食品・飲料メーカーは生ごみを丹念にチェックし、新たな収益の可能性を探している。
米菓子大手モンデリーズ・インターナショナルやコーヒーチェーン大手のスターバックス、ビール世界最大手アンハイザー・ブッシュ・インベブ(ABインベブ)などは、長らく廃棄処分にしてきたヤシ殻などの残りかすや、ビール醸造過程で出た使用済み穀物などを活用し、新たな食品や飲料の開発を試みている。そうした製品が、食材の無駄を減らし、環境への負荷を抑えるよう求める消費者に支持されると期待しているのだ。
「食品廃棄物について創造的に考えると、サプライチェーンに新ビジネス開発の余地が生まれる」。スターバックスの広報担当者はこう話す。同社はコーヒー豆の果皮を再処理し、「カスカラ」と呼ばれる天然の甘味成分を取り出している。
市場の機は熟しているようだ。市場調査会社ニールセンによると、米国の消費者の約半数は環境への影響を減らすために買い物の習慣を変えたいと考えている。また、持続可能や有機栽培(飼育)などをうたった消費者製品の売上高は昨年約1300億ドル(約14兆円)に達し、2015年から12%伸びたという。
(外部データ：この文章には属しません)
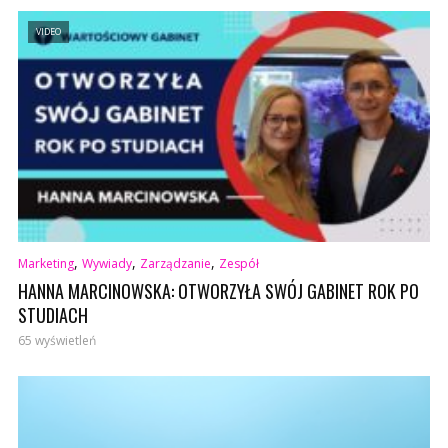
VIDEO
,
,
,
Marketing
Wywiady
Zarządzanie
Zespół
HANNA MARCINOWSKA: OTWORZYŁA SWÓJ GABINET ROK PO
STUDIACH
65 wyświetleń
しかも原材料は腐るほどあるのだ。食品ごみの削減を目指す非営利団体(NPO)「ReFED」によると、米国の農家や食品メーカーから出るごみは年間約1100万トンに達するという。
ここに可能性を見出すのは大企業だけではない。ReFEDによると、過去5年間に40を超える企業や組織が食品ごみを新製品に変える取り組みを始めた。それは食品にとどまらず、例えば、織物なども生み出している。